[Dataset entries]
=======

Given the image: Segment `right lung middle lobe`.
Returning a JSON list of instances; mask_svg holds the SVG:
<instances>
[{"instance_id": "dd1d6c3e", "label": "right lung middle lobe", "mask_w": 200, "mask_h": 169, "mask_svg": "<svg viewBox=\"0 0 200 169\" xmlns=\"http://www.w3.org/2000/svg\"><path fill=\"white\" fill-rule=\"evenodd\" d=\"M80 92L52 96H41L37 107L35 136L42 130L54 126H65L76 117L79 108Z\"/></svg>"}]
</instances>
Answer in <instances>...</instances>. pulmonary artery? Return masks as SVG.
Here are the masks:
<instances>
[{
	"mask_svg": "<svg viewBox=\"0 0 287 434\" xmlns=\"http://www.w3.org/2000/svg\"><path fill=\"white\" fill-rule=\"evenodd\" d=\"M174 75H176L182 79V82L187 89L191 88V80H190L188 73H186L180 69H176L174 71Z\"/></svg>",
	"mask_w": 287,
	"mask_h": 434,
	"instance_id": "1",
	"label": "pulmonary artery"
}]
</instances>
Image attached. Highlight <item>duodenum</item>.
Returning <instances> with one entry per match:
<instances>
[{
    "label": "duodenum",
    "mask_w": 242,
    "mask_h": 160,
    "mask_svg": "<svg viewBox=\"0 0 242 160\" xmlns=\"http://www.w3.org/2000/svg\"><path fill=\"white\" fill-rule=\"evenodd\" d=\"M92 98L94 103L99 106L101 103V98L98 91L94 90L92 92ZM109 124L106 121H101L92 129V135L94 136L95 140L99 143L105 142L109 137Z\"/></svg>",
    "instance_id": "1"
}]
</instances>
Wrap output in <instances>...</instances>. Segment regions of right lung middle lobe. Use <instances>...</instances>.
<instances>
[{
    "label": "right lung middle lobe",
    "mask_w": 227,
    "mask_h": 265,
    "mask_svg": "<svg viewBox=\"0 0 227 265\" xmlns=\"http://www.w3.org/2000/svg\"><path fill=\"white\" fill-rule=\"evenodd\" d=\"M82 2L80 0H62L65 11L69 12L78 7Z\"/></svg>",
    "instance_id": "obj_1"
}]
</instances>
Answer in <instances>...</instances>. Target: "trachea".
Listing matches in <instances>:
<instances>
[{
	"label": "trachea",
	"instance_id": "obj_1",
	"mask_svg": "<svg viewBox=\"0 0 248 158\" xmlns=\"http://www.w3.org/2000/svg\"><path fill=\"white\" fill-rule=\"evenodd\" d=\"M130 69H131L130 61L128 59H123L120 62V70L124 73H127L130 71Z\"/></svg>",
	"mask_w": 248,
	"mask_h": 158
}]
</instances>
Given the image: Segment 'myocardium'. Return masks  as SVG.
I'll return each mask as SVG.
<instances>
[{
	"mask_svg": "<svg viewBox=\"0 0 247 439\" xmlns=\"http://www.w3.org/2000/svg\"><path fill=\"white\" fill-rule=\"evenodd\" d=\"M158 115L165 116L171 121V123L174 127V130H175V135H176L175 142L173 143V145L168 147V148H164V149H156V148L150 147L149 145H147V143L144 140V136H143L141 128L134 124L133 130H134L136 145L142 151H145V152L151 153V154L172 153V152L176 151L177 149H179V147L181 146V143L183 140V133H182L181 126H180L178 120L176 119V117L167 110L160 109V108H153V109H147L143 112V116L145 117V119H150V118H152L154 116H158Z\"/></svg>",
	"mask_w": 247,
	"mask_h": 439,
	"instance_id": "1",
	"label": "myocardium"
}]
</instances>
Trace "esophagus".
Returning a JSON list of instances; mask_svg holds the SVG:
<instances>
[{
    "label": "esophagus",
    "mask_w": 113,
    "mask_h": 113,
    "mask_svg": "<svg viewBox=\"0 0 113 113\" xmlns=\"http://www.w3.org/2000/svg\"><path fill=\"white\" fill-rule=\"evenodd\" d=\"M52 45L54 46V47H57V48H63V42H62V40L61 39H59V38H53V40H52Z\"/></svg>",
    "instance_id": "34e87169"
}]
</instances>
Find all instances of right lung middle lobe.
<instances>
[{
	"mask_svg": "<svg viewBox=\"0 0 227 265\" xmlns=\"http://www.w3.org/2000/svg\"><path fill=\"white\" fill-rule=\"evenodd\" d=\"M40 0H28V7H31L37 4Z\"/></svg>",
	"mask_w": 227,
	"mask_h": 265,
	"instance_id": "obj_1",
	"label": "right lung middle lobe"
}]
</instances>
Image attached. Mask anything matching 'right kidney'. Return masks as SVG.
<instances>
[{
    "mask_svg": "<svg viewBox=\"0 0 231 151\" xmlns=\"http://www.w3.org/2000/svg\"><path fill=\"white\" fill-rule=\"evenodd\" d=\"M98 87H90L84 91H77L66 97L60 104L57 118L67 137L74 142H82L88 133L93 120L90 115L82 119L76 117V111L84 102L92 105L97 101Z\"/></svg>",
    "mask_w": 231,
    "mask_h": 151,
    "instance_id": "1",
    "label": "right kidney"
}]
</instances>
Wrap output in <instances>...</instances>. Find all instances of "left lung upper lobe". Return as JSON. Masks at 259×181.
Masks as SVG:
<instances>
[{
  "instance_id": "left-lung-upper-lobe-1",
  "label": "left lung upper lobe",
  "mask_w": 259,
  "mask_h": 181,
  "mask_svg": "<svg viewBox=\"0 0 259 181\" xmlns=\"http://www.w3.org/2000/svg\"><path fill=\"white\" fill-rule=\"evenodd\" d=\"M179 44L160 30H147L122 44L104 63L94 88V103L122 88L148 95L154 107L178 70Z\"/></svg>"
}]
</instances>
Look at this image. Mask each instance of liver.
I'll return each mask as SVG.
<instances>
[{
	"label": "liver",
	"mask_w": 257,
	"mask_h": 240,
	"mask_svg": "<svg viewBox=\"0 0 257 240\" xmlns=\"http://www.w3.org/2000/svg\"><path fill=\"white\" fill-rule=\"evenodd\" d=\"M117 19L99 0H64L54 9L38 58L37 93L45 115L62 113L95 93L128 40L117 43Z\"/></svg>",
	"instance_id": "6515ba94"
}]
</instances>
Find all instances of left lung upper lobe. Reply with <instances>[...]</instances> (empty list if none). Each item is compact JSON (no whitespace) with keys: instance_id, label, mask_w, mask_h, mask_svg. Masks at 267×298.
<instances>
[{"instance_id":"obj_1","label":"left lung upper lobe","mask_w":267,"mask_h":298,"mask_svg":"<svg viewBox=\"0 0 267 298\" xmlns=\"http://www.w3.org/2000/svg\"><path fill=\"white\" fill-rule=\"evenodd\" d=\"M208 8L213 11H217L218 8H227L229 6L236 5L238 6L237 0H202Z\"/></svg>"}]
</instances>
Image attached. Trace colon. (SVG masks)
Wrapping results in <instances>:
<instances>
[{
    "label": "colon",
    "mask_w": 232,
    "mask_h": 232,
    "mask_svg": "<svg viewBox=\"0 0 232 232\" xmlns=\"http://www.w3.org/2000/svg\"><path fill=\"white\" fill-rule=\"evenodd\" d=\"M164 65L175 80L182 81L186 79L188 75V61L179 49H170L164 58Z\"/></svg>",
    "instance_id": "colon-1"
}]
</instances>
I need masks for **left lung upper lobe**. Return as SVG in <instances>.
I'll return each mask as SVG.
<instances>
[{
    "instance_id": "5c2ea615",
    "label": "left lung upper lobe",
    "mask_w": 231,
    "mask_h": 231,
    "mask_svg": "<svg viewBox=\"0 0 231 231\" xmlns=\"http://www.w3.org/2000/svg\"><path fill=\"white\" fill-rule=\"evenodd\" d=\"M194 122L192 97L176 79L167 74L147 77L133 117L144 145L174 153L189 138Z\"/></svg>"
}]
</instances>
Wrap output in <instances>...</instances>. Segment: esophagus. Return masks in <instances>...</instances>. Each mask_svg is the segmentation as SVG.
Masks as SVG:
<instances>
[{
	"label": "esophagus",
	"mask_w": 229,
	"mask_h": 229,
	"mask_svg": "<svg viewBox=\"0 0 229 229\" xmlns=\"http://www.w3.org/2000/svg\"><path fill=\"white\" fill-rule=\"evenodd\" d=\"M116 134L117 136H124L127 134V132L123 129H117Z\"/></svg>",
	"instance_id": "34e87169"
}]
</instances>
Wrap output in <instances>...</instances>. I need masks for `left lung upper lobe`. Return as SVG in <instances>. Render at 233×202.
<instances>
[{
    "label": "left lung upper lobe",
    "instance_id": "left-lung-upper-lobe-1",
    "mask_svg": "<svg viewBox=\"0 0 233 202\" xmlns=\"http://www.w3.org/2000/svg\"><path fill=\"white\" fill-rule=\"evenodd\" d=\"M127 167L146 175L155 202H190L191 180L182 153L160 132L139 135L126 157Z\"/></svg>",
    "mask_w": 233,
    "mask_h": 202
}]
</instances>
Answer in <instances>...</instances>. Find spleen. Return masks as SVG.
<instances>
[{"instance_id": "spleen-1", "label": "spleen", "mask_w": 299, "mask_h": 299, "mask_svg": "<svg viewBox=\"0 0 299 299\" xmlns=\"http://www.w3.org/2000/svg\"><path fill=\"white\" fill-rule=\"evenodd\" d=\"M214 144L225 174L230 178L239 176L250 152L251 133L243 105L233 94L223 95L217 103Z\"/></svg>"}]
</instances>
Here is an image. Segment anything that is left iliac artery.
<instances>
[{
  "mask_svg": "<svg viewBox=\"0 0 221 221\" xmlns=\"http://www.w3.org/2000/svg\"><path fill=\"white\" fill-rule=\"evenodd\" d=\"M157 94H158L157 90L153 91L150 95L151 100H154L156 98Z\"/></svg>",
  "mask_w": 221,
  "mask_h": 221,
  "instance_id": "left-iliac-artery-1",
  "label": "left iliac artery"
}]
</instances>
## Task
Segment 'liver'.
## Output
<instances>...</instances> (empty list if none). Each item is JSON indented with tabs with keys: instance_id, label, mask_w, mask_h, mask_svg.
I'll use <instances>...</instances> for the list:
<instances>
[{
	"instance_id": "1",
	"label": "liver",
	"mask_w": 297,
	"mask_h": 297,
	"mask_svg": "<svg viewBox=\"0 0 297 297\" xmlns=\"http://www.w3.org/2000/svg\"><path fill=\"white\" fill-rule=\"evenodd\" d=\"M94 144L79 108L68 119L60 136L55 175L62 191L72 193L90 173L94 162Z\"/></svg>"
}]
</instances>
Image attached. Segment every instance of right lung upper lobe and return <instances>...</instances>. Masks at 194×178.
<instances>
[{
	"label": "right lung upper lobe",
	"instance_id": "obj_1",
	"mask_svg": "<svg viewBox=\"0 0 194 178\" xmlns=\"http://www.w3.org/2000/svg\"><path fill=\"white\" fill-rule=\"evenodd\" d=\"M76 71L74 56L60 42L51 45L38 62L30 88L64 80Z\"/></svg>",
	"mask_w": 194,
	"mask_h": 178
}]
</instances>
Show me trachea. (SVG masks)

=======

| Task description |
The answer should be an exact copy of the lines from the one containing "<instances>...</instances> (empty list" through the last line of the entries, both included.

| Answer box |
<instances>...</instances> (empty list if none). Each item is JSON indented with tabs with keys: instance_id, label, mask_w, mask_h, mask_svg.
I'll use <instances>...</instances> for the list:
<instances>
[{
	"instance_id": "1",
	"label": "liver",
	"mask_w": 297,
	"mask_h": 297,
	"mask_svg": "<svg viewBox=\"0 0 297 297\" xmlns=\"http://www.w3.org/2000/svg\"><path fill=\"white\" fill-rule=\"evenodd\" d=\"M94 144L79 108L68 119L60 136L55 175L62 191L72 193L90 173L94 162Z\"/></svg>"
}]
</instances>
Image attached. Segment every instance of right lung upper lobe and return <instances>...</instances>. Masks at 194×178.
<instances>
[{
	"label": "right lung upper lobe",
	"instance_id": "obj_1",
	"mask_svg": "<svg viewBox=\"0 0 194 178\" xmlns=\"http://www.w3.org/2000/svg\"><path fill=\"white\" fill-rule=\"evenodd\" d=\"M76 71L74 56L60 42L51 45L38 62L30 88L64 80Z\"/></svg>",
	"mask_w": 194,
	"mask_h": 178
}]
</instances>
Show me trachea. (SVG masks)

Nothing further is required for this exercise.